Zoning laws regulate business activity on a given property, what types of businesses can exist on that property, along with structural and alignment standards for all relevant buildings. There are different types of zoning regulations and categories, so it’s important to understand the most significant restrictions you could face after signing a lease.
What do zoning laws mean?
Remember, zoning laws and regulations dictate what type of activity you’re permitted or not permitted to do. Whether your newly signed lease has commercial, residential, agricultural or any other type of zoning designation, it’s important to check if new zoning laws passed during the tenure of the previous leaser or owner. If the previous leaser was using your new property in a manner that violated a law passed during their term, you are not entitled to the same right.
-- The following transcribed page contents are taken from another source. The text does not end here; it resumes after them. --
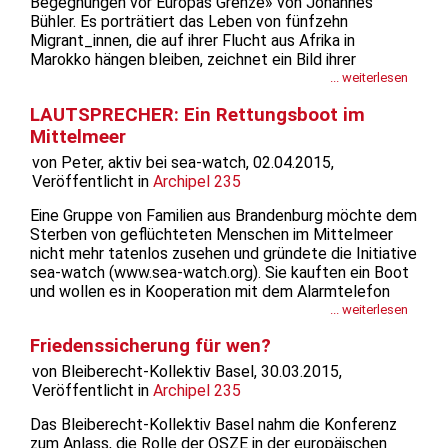
Begegnungen vor Europas Grenze» von Johannes
Bühler. Es porträtiert das Leben von fünfzehn
Migrant_innen, die auf ihrer Flucht aus Afrika in
Marokko hängen bleiben, zeichnet ein Bild ihrer
Herkunftsländer, ihrer Fluchtwege und des Leides, das
... weiterlesen
sie in Marokko erfahren.Zurzeit wird jede Woche über
LAUTSPRECHER: Ein Rettungsboot im
Unglücke im Mittelmeer berichtet, bei denen...
Mittelmeer
von Peter, aktiv bei sea-watch, 02.04.2015,
Veröffentlicht in
Archipel 235
Eine Gruppe von Familien aus Brandenburg möchte dem
Sterben von geflüchteten Menschen im Mittelmeer
nicht mehr tatenlos zusehen und gründete die Initiative
sea-watch (www.sea-watch.org). Sie kauften ein Boot
und wollen es in Kooperation mit dem Alarmtelefon
von Watch-The-Med im Mittelmeer vor der libyschen
... weiterlesen
Küste kreuzen lassen, Menschenleben...
Friedenssicherung für wen?
von Bleiberecht-Kollektiv Basel, 30.03.2015,
Veröffentlicht in
Archipel 235
Das Bleiberecht-Kollektiv Basel nahm die Konferenz
zum Anlass, die Rolle der OSZE in der europäischen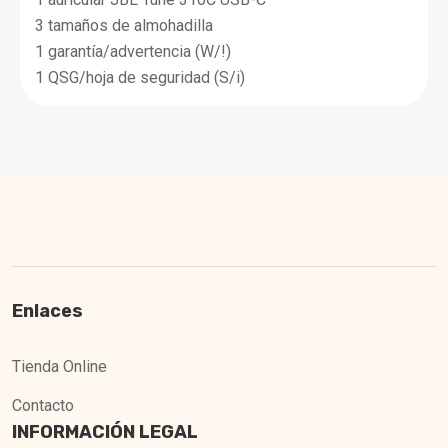
3 tamaños de almohadilla
1 garantía/advertencia (W/!)
1 QSG/hoja de seguridad (S/i)
Enlaces
Tienda Online
Contacto
INFORMACIÓN LEGAL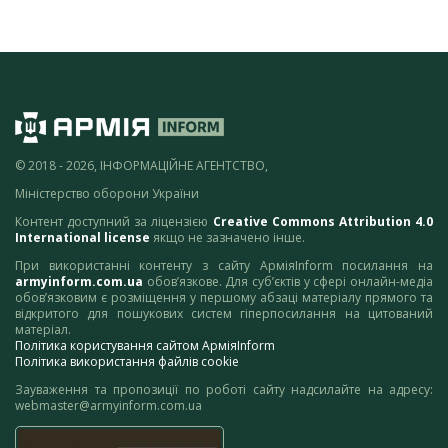
© 2018 - 2026, ІНФОРМАЦІЙНЕ АГЕНТСТВО,
Міністерство оборони України
Контент доступний за ліцензією
Creative Commons Attribution 4.0
International license
якщо не зазначено інше.
При використанні контенту з сайту АрміяInform посилання на
armyinform.com.ua
обов’язкове. Для суб’єктів у сфері онлайн-медіа
обов’язковим є розміщення у першому абзаці матеріалу прямого та
відкритого для пошукових систем гіперпосилання на цитований
матеріал.
Політика користування сайтом АрміяInform
Політика використання файлів cookie
Зауваження та пропозиції по роботі сайту надсилайте на адресу:
webmaster@armyinform.com.ua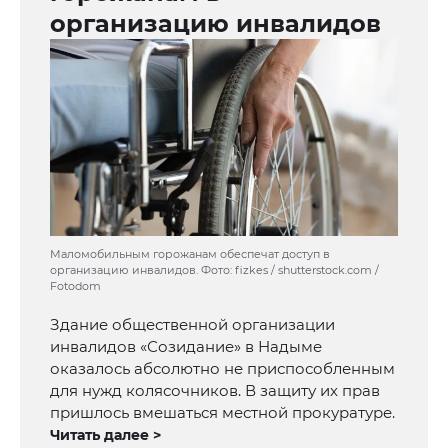
организацию инвалидов
Маломобильным горожанам обеспечат доступ в
организацию инвалидов. Фото: fizkes / shutterstock.com /
Fotodom
Здание общественной организации
инвалидов «Созидание» в Надыме
оказалось абсолютно не приспособленным
для нужд колясочников. В защиту их прав
пришлось вмешаться местной прокуратуре.
Читать далее >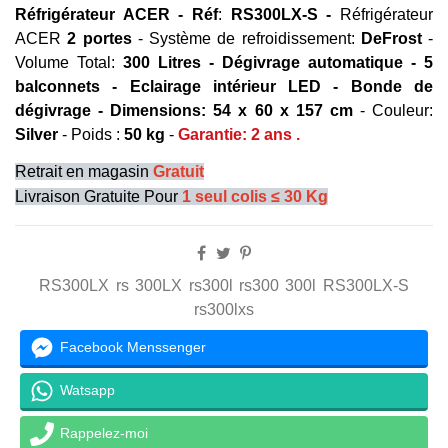
Réfrigérateur
ACER -
Réf
:
RS300LX-S -
Réfrigérateur
ACER
2 portes
- Système de refroidissement:
DeFrost
-
Volume Total:
300 Litres
- Dégivrage automatique - 5
balconnets - Eclairage intérieur LED - Bonde de
dégivrage - Dimensions: 54 x 60 x 157 cm
- Couleur:
Silver
- Poids :
50 kg
-
Garantie: 2 ans .
Retrait en magasin
Gratuit
Livraison Gratuite Pour
1 seul colis ≤ 30 Kg
RS300LX
rs
300LX
rs300l
rs300
300l
RS300LX-S
rs300lxs
Facebook Menssenger
Watsapp
Rappelez-moi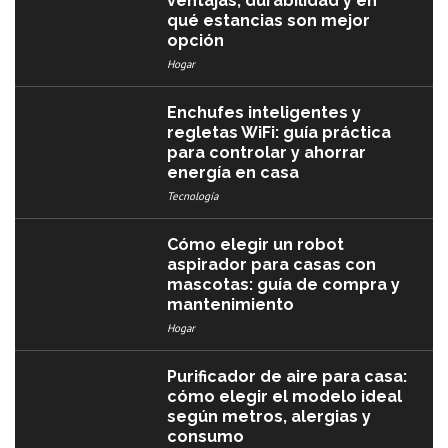
ventajas, durabilidad y en
qué estancias son mejor
opción
Hogar
Enchufes inteligentes y
regletas WiFi: guía práctica
para controlar y ahorrar
energía en casa
Tecnología
Cómo elegir un robot
aspirador para casas con
mascotas: guía de compra y
mantenimiento
Hogar
Purificador de aire para casa:
cómo elegir el modelo ideal
según metros, alergias y
consumo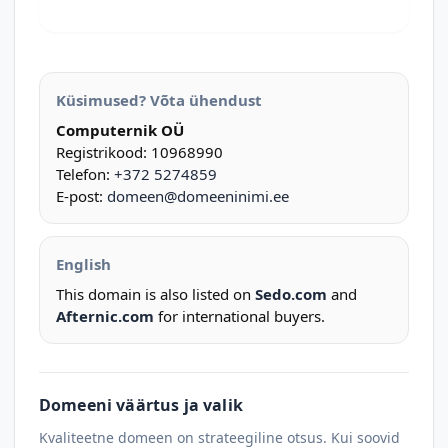
Küsimused? Võta ühendust
Computernik OÜ
Registrikood: 10968990
Telefon:
+372 5274859
E-post:
domeen@domeeninimi.ee
English
This domain is also listed on
Sedo.com
and
Afternic.com
for international buyers.
Domeeni väärtus ja valik
Kvaliteetne domeen on strateegiline otsus. Kui soovid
A variant can give you the right to the noncompliant activity, but variants obtained by the previous occupant do not apply to you.
Always look closely
Zoning laws can have a fine print, so be vigilant when looking over your new lease. Certain uses of the property, important to you, might be contingent on you fulfilling a condition otherwise unrelated to the use of the property relevant to you. A contingency clause can help ensure your lease is only binding with certain zoning approvals.
All zoning categories are different
Different types of zoning, such as residential versus commercial, bring their own distinct and potentially difficult kinds of regulations. Residential zoning laws deal with things like the number of structures permitted on your property. Commercial zoning laws, on the other hand, often have parking capacity requirements. However, parking capacity requirements have nothing to do with whether your business address has sufficient parking capacity, so your lease may indirectly force you to pursue a parking plan.
Zoning laws can be ambiguous or difficult to understand, which is why it’s always a good idea to seek the services and counsel of a lawyer experienced in real estate law when signing a lease.